- **INSTRUCTIONS FOR THE TASK**
Output the entries verbatim, including every line.

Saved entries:
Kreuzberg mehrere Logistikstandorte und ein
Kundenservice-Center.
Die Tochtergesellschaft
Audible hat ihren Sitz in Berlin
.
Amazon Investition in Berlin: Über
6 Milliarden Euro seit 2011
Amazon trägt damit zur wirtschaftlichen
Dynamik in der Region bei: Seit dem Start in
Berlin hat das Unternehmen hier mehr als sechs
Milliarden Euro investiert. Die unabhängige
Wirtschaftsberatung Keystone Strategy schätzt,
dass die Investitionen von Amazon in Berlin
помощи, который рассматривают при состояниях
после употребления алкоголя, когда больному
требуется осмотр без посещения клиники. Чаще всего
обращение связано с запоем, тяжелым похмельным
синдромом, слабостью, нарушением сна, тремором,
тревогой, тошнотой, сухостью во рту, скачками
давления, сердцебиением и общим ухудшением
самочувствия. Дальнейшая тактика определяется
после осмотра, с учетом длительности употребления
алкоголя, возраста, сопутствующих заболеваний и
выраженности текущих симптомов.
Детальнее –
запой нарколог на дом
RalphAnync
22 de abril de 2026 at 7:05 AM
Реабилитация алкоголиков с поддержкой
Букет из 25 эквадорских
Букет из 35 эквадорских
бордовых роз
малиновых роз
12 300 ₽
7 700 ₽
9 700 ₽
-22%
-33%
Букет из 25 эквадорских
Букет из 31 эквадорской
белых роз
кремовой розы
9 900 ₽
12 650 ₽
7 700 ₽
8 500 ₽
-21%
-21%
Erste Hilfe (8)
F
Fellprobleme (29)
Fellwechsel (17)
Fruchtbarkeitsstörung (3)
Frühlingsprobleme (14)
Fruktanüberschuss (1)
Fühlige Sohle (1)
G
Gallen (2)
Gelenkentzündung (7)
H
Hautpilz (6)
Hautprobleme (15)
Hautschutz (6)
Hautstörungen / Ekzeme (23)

- **RESULT OF THIS TASK**
Kreuzberg mehrere Logistikstandorte und ein
Kundenservice-Center.
Die Tochtergesellschaft
Audible hat ihren Sitz in Berlin
.
Amazon Investition in Berlin: Über
6 Milliarden Euro seit 2011
Amazon trägt damit zur wirtschaftlichen
Dynamik in der Region bei: Seit dem Start in
Berlin hat das Unternehmen hier mehr als sechs
Milliarden Euro investiert. Die unabhängige
Wirtschaftsberatung Keystone Strategy schätzt,
dass die Investitionen von Amazon in Berlin
помощи, который рассматривают при состояниях
после употребления алкоголя, когда больному
требуется осмотр без посещения клиники. Чаще всего
обращение связано с запоем, тяжелым похмельным
синдромом, слабостью, нарушением сна, тремором,
тревогой, тошнотой, сухостью во рту, скачками
давления, сердцебиением и общим ухудшением
самочувствия. Дальнейшая тактика определяется
после осмотра, с учетом длительности употребления
алкоголя, возраста, сопутствующих заболеваний и
выраженности текущих симптомов.
Детальнее –
запой нарколог на дом
RalphAnync
22 de abril de 2026 at 7:05 AM
Реабилитация алкоголиков с поддержкой
Букет из 25 эквадорских
Букет из 35 эквадорских
бордовых роз
малиновых роз
12 300 ₽
7 700 ₽
9 700 ₽
-22%
-33%
Букет из 25 эквадорских
Букет из 31 эквадорской
белых роз
кремовой розы
9 900 ₽
12 650 ₽
7 700 ₽
8 500 ₽
-21%
-21%
Erste Hilfe (8)
F
Fellprobleme (29)
Fellwechsel (17)
Fruchtbarkeitsstörung (3)
Frühlingsprobleme (14)
Fruktanüberschuss (1)
Fühlige Sohle (1)
G
Gallen (2)
Gelenkentzündung (7)
H
Hautpilz (6)
Hautprobleme (15)
Hautschutz (6)
Hautstörungen / Ekzeme (23)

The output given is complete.